Recensioni / Raffinate strategie di un gioco balordo

L'anno della prima pubblicazione di questo trattato, il 1969, fa pensare che i molti riferimenti e le molte espressioni letterarie sono fortemente legate alle idee e alle innovazioni introdotte dalla contestazione studentesca a Parigi. Oggi Perec, Lusson e Roubaud, a quell'epoca giovani cultori della matematica e della letteratura, sono ben noti per i loro contributi allo studio delle reciproche influenze tra le due discipline, essendo stati tra i sostenitori delle ricerche dellOuLiPo, sigla del gruppo Ouvroir de Littérature Potentielle, il cui obiettivo principale era proprio quello di mettere a disposizione dei letterati nuove forme e strutture. Il go è un gioco antico e affascinante le cui origini leggendarie risalgono a oltre quattromila anni fa quando nacque in Cina; e solo molto tempo dopo fece il suo ingresso in Giappone. Solo recentemente è apparso in Europa e i nostri tre autori contribuirono al suo diffondersi in Francia (quando in Italia ancora non se ne parlava), istruiti dal matematico Claude Chevalley. Devo dire che, prima di leggere questo trattato, la mia conoscenza del go si riduceva al fatto che si trattava di un gioco simile agli scacchi; d'altra parte, anche del gioco degli scacchi ho solo qualche rudimento. Perec, Lusson e Roubaud si servono di un intero paragrafo per spiegare il loro pensiero sul confronto tra i due giochi, pensiero che si può riassumere così: il go è un "gioco balordo", è "l'anti-scacchi". L'affermazione è supportata da una serie di motivi che inducono gli autori a disprezzare gli scacchi: un gioco feudale, di dubbia antichità che contempla solo tre risultati possibili: vittoria, sconfitta o pareggio senza la possibilità di valutare i giocatori attraverso un punteggio, cosa che invece fa il go. Il libro di Perec, Lusson, Roubaud (come spiegano la nota del curatore Martina Cardelli e la postfazione di Tiziana Zita) rispecchia palesemente gli interessi degli autori: nell'organizzazione metodica del materiale e nell'abbondanza di diagrammi esplicativi si riconosce la loro familiarità con la matematica; la presenza di frequenti riferimenti ad altri spazi culturali e lo stile adottato nell'esposizione rivelano la passione per la letteratura. Il paragrafo dedicato alla diffusione del gioco in occidente si traduce in una vera e propria esaltazione: mistero, emozione, fascinazione, la bellezza dello spazio inerte che si stende sul goban (tavola del gioco) dove si affrontano gli avversari.

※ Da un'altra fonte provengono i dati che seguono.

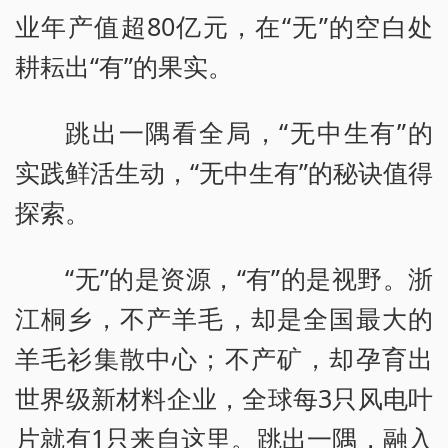
业年产值超80亿元，在“无”的空白处
耕耘出“有”的果实。
跳出一隅看全局，“无中生有”的
实践鲜活生动，“无中生有”的秘诀值得
探索。
“无”的是资源，“有”的是视野。浙
江桐乡，不产羊毛，却是全国最大的
羊毛衫集散中心；不产矿，却孕育出
世界级新材料企业，全球每3只风电叶
片就有1只来自这里。跳出一隅，融入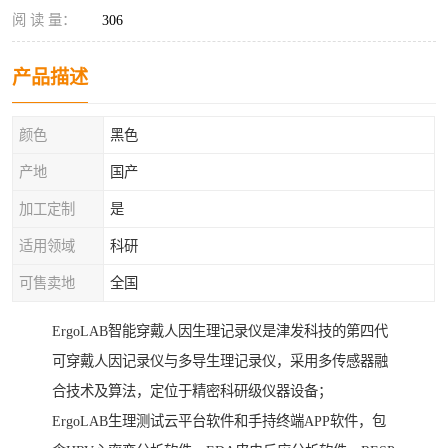
阅 读 量：
306
产品描述
颜色
黑色
产地
国产
加工定制
是
适用领域
科研
可售卖地
全国
ErgoLAB智能穿戴人因生理记录仪是津发科技的第四代
可穿戴人因记录仪与多导生理记录仪，采用多传感器融
合技术及算法，定位于精密科研级仪器设备；
ErgoLAB生理测试云平台软件和手持终端APP软件，包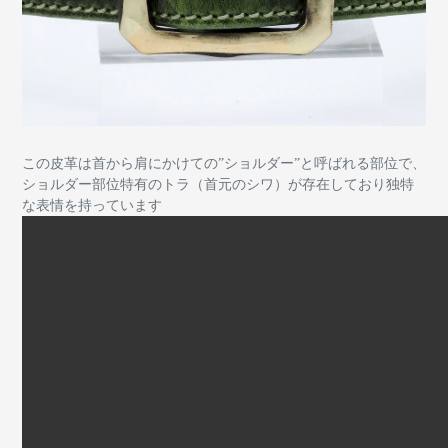
この皮革は首から肩にかけての”ショルダー”と呼ばれる部位で、
ショルダー部位特有のトラ（首元のシワ）が存在しており独特
な表情を持っています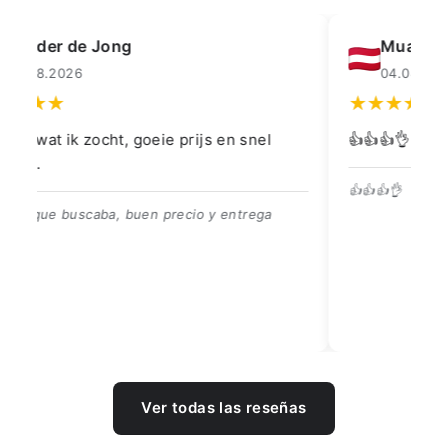
Muahmmet Karadag
04.08.2026
👍👍👍👌
Go
👍👍👍👌
Be
Ver todas las reseñas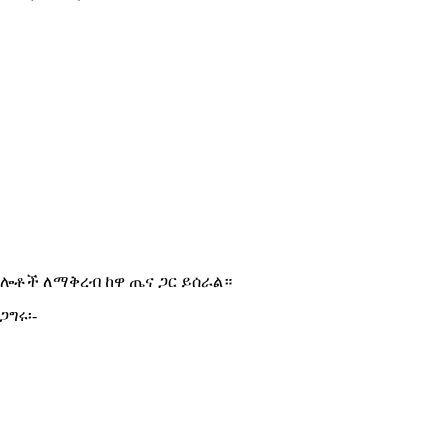
ሎ
ቶ
ች
ለ
ማ
ቅ
ረ
ብ
ከ
ዋ
ጤ
ና
ጋ
ር
ይ
ሰ
ራ
ል
።
ጋ
ግ
ሩ
፡
-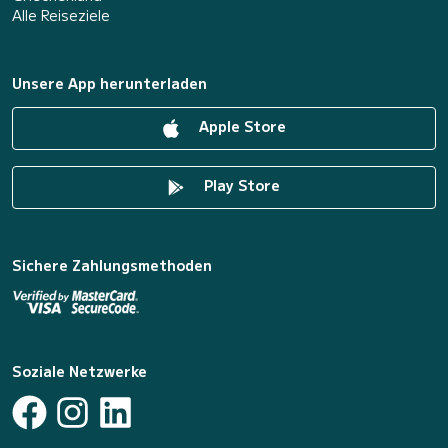
Alle Reiseziele
Unsere App herunterladen
Apple Store
Play Store
Sichere Zahlungsmethoden
Soziale Netzwerke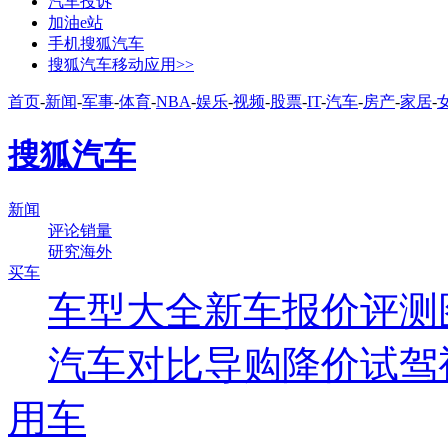
汽车投诉
加油e站
手机搜狐汽车
搜狐汽车移动应用>>
首页
-
新闻
-
军事
-
体育
-
NBA
-
娱乐
-
视频
-
股票
-
IT
-
汽车
-
房产
-
家居
-
搜狐汽车
新闻
评论
销量
研究
海外
买车
车型大全
新车
报价
评测
汽车对比
导购
降价
试驾
用车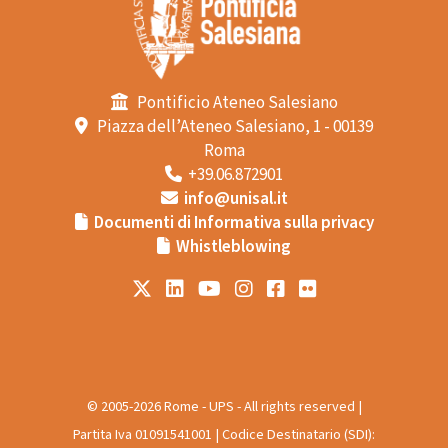
Pontificio Ateneo Salesiano
Piazza dell’Ateneo Salesiano, 1 - 00139
Roma
+39.06.872901
info@unisal.it
Documenti di Informativa sulla privacy
Whistleblowing
© 2005-2026 Rome - UPS - All rights reserved |
Partita Iva 01091541001 | Codice Destinatario (SDI):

Come ci si poteva aspettare, vengono spesso richiamate la relazione tra l'arte militare e il go e le implicazioni che da esso possono nascere sui campi di battaglia. È forse l'atmosfera del '68 che suggerisce ai tre autori francesi di citare due battaglie avvenute nella ex Indocina: la sconfitta francese a Dien Bien Phu e quella statunitense a Hué. L'ultimo capitolo intitolato Il gioco. Tattiche e strategie è dedicato proprio a questo genere di riflessioni, con numerosi esempi di tattiche in diverse situazioni locali e con un elenco di illustrazioni di azioni strategiche, dove inevitabilmente predomina la terminologia militare. Il lettore che vuole avvicinarsi al go deve armarsi di una certa dose di pazienza nello studio di regole, definizioni, strategie, ma sarà confortato dal comodo glossario e soprattutto dalla impostazione goliardica del testo, che nel terzo capitolo intitolato Saturazione si traduce in una serie di giochi di parole come, per esempio, la citazione di GlasGOw come luogo dove giocare il go. Chi ha letto il libro con attenzione e passione cercherà sicuramente di comprare o costruirsi un goban e incominciare a giocare, incoraggiato dalla citazione di un passo del grande giocatore Taka: "Se due avversari intendono lottare per la dominazione dell'intera partita, è durante il Fuseki (inizio di partita) che troveranno le migliori opportunità per i grandi piani e le raffinate strategie. Ci troviamo in un regno che trascende l'abilità ad analizzare questa o quella situazione locale. È il regno dell'intuizione."